Use Dask-cuDF for E2E notebook

mrocklin commented 5 years ago

Eventually it would be a nice to use dask-cudf in the E2E notebook. This would be useful both to make the notebook more readable, and also to drive development in cudf/dask-cudf.

mrocklin commented 5 years ago

I took a look at this today and have some feedback/questions. I'm not sure who best can help to answer these, but I suspect that either @randerzander or @mt-jones can help direct to the right people.

Reading CSV files

Currently we specify the names and dtypes explicitly and use cudf.read_csv.

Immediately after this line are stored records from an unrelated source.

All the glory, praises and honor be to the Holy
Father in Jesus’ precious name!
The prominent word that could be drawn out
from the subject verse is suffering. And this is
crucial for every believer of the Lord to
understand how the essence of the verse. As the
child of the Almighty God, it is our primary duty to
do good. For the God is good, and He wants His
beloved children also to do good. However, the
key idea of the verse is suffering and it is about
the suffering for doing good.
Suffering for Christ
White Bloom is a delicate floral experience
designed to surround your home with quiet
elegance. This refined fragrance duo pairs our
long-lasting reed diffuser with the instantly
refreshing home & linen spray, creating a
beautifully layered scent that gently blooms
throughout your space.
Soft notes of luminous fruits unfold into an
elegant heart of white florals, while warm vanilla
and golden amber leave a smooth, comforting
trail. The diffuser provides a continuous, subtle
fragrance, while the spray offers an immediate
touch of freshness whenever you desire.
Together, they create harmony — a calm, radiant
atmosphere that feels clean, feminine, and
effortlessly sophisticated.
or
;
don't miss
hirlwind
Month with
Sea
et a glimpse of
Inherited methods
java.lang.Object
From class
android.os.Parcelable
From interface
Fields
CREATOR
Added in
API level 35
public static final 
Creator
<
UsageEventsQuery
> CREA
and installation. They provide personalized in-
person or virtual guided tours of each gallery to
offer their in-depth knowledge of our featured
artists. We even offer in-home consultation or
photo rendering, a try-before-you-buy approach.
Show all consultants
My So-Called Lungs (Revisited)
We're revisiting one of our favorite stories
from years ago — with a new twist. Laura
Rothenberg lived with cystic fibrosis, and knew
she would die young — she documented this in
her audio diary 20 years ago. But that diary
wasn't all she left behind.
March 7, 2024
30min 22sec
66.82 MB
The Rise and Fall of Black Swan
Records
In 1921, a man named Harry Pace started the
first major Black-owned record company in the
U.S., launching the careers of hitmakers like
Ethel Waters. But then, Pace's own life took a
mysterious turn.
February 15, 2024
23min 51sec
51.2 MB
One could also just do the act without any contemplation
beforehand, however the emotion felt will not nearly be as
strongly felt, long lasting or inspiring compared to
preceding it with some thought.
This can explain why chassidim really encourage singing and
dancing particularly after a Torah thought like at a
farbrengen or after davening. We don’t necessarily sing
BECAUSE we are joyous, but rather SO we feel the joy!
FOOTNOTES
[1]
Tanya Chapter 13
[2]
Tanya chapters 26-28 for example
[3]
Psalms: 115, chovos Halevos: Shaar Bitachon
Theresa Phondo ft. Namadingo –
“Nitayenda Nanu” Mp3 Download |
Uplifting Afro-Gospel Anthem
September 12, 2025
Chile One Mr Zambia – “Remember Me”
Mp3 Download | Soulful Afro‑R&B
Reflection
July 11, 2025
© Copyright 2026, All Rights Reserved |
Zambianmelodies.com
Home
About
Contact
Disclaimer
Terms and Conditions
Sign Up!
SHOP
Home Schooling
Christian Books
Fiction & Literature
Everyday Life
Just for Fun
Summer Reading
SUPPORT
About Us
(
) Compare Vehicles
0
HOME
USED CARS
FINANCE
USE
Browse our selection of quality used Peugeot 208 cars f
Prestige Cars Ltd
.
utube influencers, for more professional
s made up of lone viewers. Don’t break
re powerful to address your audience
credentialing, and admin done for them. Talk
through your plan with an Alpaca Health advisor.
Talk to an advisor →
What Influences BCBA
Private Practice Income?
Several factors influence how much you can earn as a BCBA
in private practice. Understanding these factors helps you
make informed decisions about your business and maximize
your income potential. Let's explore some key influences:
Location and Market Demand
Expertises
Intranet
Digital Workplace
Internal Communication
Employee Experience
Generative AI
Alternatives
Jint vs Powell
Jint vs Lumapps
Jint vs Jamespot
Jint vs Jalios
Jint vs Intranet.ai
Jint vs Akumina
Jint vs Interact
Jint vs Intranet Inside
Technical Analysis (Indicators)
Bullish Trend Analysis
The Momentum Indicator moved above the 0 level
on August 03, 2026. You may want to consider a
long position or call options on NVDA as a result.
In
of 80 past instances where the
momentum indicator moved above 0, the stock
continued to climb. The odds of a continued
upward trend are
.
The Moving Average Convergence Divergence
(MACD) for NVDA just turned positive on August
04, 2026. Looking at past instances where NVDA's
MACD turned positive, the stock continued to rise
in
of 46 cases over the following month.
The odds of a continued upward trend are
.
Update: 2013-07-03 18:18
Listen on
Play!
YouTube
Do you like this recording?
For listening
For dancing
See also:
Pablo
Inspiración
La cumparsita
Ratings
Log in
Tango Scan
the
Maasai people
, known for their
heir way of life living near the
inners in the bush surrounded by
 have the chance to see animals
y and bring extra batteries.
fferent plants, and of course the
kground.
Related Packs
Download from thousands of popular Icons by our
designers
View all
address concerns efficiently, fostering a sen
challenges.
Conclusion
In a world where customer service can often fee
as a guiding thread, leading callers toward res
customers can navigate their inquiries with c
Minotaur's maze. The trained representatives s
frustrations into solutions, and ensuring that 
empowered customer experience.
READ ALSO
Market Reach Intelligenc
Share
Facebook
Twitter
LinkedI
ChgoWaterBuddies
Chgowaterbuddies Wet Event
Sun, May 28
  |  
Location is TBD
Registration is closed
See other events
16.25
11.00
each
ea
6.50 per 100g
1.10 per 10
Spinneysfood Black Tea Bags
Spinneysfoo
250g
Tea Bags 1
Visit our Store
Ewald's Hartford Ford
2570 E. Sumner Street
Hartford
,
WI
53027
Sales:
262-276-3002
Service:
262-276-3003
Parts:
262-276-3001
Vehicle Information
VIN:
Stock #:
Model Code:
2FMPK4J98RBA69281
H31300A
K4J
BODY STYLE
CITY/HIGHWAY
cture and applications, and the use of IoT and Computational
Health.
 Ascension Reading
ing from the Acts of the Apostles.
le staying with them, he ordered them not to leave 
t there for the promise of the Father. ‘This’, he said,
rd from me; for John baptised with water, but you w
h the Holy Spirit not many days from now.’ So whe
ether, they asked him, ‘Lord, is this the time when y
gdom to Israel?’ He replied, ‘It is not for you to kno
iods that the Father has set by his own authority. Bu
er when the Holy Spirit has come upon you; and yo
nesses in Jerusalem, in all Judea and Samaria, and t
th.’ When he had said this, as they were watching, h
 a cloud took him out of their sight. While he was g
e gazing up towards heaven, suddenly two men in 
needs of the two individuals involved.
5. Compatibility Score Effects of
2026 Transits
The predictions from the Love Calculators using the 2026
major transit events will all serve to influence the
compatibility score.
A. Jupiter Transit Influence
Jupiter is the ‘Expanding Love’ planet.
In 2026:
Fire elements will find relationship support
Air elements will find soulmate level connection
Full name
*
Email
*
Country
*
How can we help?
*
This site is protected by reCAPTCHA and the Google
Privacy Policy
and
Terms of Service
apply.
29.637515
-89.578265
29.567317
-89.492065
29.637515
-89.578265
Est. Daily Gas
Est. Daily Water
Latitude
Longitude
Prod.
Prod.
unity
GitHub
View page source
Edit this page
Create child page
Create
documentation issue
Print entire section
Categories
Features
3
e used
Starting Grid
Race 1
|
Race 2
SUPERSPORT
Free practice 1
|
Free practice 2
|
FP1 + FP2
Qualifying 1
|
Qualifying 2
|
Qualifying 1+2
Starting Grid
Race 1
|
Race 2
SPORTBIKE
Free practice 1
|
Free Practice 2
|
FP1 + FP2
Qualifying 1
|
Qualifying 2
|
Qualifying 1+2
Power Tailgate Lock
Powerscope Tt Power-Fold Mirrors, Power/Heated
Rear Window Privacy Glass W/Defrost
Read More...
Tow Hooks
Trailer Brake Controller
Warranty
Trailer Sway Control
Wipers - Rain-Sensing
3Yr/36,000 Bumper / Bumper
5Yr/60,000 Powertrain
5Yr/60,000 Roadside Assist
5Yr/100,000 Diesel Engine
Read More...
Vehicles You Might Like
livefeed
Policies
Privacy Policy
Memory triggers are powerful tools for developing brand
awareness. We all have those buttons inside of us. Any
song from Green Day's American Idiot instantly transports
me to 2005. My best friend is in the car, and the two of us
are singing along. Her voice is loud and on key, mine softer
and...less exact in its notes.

I think that today we might be able to use dask-cudf a bit more naively.

This seems to work

cols = [
        "loan_id", "monthly_reporting_period", "servicer", "interest_rate", "current_actual_upb",
        "loan_age", "remaining_months_to_legal_maturity", "adj_remaining_months_to_maturity",
        "maturity_date", "msa", "current_loan_delinquency_status", "mod_flag", "zero_balance_code",
        "zero_balance_effective_date", "last_paid_installment_date", "foreclosed_after",
        "disposition_date", "foreclosure_costs", "prop_preservation_and_repair_costs",
        "asset_recovery_costs", "misc_holding_expenses", "holding_taxes", "net_sale_proceeds",
        "credit_enhancement_proceeds", "repurchase_make_whole_proceeds", "other_foreclosure_proceeds",
        "non_interest_bearing_upb", "principal_forgiveness_upb", "repurchase_make_whole_proceeds_flag",
        "foreclosure_principal_write_off_amount", "servicing_activity_indicator"
]
performance = dask_cudf.read_csv('/datasets/mortgage/performance/Performance_2000*.txt', delimiter='|', names=cols)

cols = [
    'loan_id', 'orig_channel', 'seller_name', 'orig_interest_rate', 'orig_upb', 'orig_loan_term', 
    'orig_date', 'first_pay_date', 'orig_ltv', 'orig_cltv', 'num_borrowers', 'dti', 'borrower_credit_score', 
    'first_home_buyer', 'loan_purpose', 'property_type', 'num_units', 'occupancy_status', 'property_state',
    'zip', 'mortgage_insurance_percent', 'product_type', 'coborrow_credit_score', 'mortgage_insurance_type', 
    'relocation_mortgage_indicator'
]

acquisition = dask_cudf.read_csv('/datasets/mortgage/acquisition/Acquisition_*.txt', delimiter='|', names=cols)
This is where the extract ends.